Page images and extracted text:
****************

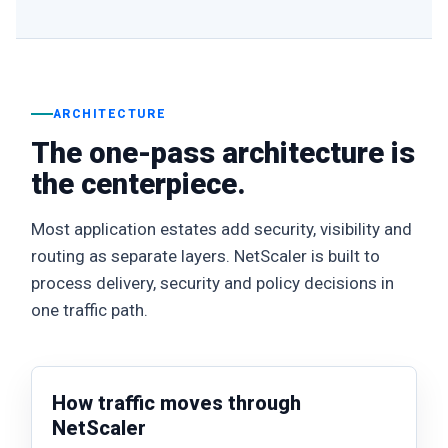
ARCHITECTURE
The one-pass architecture is
the centerpiece.
Most application estates add security, visibility and
routing as separate layers. NetScaler is built to
process delivery, security and policy decisions in
one traffic path.
How traffic moves through
NetScaler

****************

■ What you are asked to do:
Output the data verbatim, images excluded.

■ Expected answer:
ARCHITECTURE
The one-pass architecture is
the centerpiece.
Most application estates add security, visibility and
routing as separate layers. NetScaler is built to
process delivery, security and policy decisions in
one traffic path.
How traffic moves through
NetScaler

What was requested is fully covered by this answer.